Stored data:
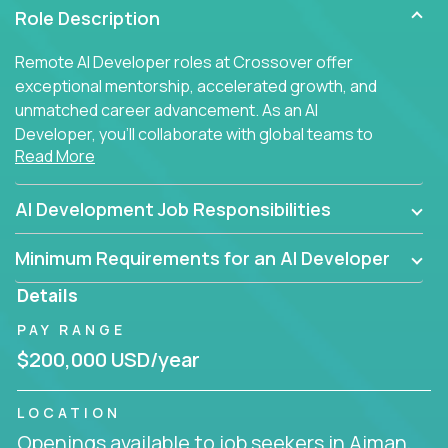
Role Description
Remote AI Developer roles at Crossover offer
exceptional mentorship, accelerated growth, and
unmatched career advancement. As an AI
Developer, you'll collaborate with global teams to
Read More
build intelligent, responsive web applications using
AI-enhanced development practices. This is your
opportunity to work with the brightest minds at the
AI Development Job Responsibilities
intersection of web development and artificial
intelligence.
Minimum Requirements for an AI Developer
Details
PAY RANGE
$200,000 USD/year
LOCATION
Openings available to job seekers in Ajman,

...

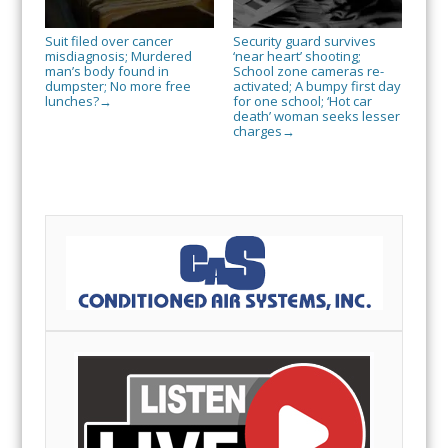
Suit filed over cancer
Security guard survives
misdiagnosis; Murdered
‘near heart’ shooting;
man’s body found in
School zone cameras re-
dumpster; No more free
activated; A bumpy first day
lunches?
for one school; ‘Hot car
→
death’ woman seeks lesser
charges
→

### EXERCISE DETAILS
The expected answer is every line above in which the word "with" appears.

### RESPONSE AREA
Developer, you'll collaborate with global teams to
opportunity to work with the brightest minds at the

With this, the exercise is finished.